**ACTION ITEM**
Of the entries below, return only those lines from the line with "90 Days for" to the line with "Chevrolet Accessories", exactly, both included.

Items listed in a dataset:
________________________

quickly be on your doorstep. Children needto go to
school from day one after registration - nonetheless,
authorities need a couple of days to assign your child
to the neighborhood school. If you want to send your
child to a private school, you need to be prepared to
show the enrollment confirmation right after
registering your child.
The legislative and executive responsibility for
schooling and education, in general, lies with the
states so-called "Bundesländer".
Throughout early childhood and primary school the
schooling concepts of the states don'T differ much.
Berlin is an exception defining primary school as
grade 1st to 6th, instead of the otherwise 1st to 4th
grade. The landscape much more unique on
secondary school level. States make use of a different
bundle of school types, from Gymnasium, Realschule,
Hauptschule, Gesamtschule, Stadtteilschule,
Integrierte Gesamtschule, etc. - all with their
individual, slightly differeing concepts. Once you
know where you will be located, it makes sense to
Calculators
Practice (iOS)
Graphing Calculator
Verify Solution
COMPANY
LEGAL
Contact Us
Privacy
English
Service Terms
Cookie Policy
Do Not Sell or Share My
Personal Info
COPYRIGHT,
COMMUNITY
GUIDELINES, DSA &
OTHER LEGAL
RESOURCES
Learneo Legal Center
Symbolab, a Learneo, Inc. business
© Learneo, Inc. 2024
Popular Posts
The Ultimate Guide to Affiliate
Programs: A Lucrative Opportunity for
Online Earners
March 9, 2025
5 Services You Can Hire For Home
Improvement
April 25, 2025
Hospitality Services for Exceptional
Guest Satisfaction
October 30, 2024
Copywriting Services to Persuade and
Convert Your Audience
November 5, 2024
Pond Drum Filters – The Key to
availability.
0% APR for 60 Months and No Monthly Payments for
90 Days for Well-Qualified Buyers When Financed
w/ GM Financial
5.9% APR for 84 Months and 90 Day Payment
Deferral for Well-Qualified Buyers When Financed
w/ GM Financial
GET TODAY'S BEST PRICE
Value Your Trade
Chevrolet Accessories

________________________

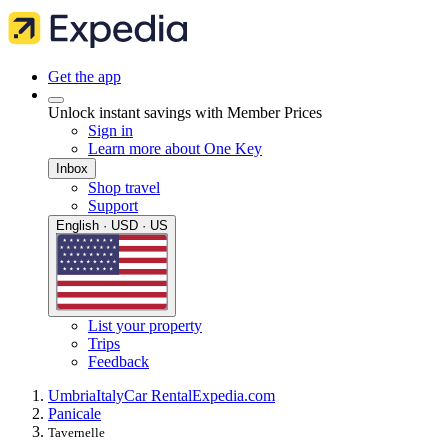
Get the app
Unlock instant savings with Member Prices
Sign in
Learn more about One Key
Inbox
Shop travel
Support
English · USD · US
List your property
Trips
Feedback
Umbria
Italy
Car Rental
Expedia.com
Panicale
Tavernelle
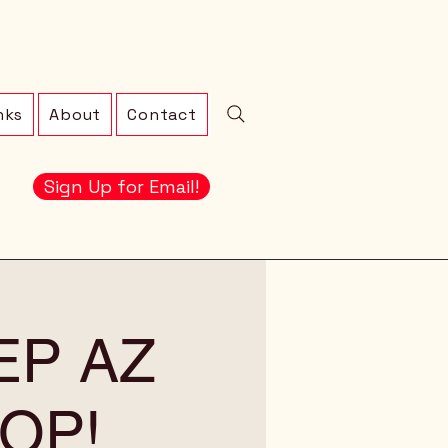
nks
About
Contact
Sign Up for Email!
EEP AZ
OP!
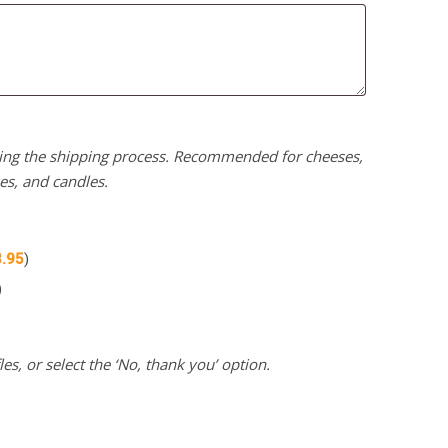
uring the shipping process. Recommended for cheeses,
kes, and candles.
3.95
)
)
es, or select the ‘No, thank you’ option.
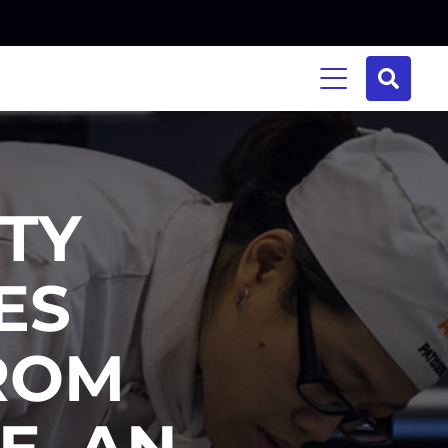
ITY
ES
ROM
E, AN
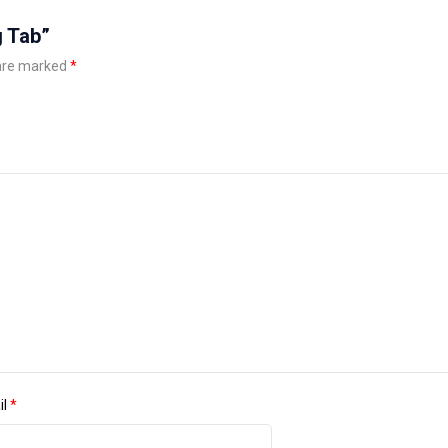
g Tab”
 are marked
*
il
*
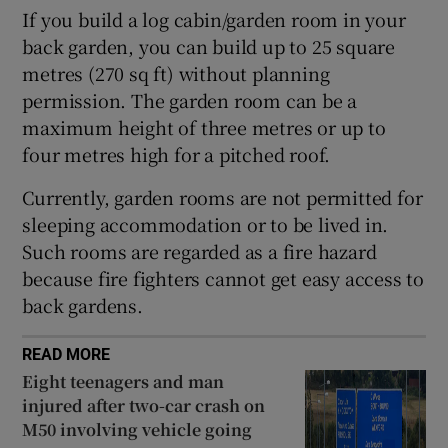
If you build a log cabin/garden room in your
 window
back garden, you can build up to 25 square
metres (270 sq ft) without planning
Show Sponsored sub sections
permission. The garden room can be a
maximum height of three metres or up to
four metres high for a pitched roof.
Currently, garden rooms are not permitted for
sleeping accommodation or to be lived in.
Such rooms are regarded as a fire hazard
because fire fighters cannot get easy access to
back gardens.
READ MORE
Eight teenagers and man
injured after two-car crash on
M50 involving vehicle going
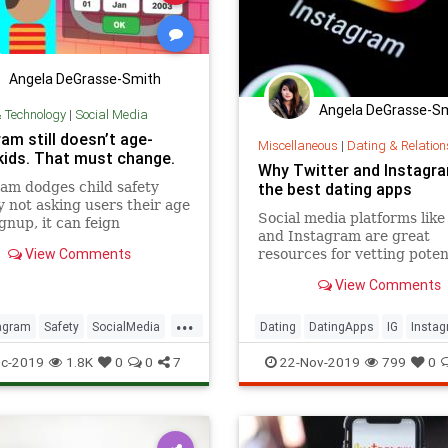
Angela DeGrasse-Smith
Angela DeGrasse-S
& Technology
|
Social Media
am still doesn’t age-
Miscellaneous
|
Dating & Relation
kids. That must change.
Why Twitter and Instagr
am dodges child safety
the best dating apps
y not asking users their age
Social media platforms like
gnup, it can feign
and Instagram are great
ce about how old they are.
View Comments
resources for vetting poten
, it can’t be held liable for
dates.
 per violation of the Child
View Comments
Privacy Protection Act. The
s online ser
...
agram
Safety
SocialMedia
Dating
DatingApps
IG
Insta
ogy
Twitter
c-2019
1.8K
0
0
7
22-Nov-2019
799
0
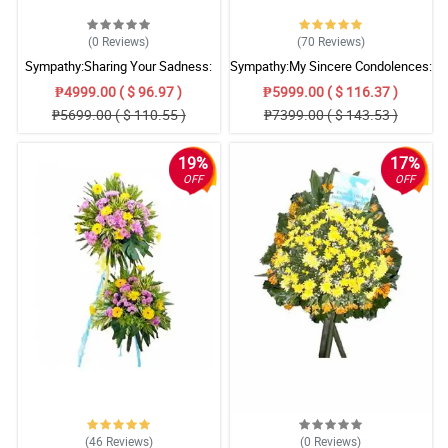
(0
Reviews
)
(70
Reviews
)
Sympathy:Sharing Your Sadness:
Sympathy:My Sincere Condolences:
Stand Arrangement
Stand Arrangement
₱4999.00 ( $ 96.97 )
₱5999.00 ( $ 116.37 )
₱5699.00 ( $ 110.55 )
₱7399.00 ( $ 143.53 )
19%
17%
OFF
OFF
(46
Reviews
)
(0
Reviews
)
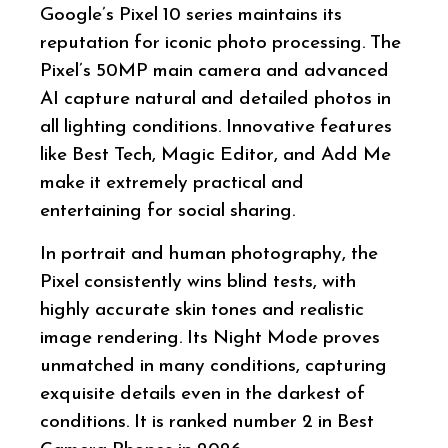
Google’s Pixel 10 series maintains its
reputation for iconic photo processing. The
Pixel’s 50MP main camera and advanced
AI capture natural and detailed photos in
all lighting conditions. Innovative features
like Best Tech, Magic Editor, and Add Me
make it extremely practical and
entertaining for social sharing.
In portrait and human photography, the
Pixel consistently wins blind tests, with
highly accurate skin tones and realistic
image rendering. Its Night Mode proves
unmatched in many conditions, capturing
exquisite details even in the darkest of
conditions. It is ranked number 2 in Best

________________________

**YOUR RESPONSE**
90 Days for Well-Qualified Buyers When Financed
w/ GM Financial
5.9% APR for 84 Months and 90 Day Payment
Deferral for Well-Qualified Buyers When Financed
w/ GM Financial
GET TODAY'S BEST PRICE
Value Your Trade
Chevrolet Accessories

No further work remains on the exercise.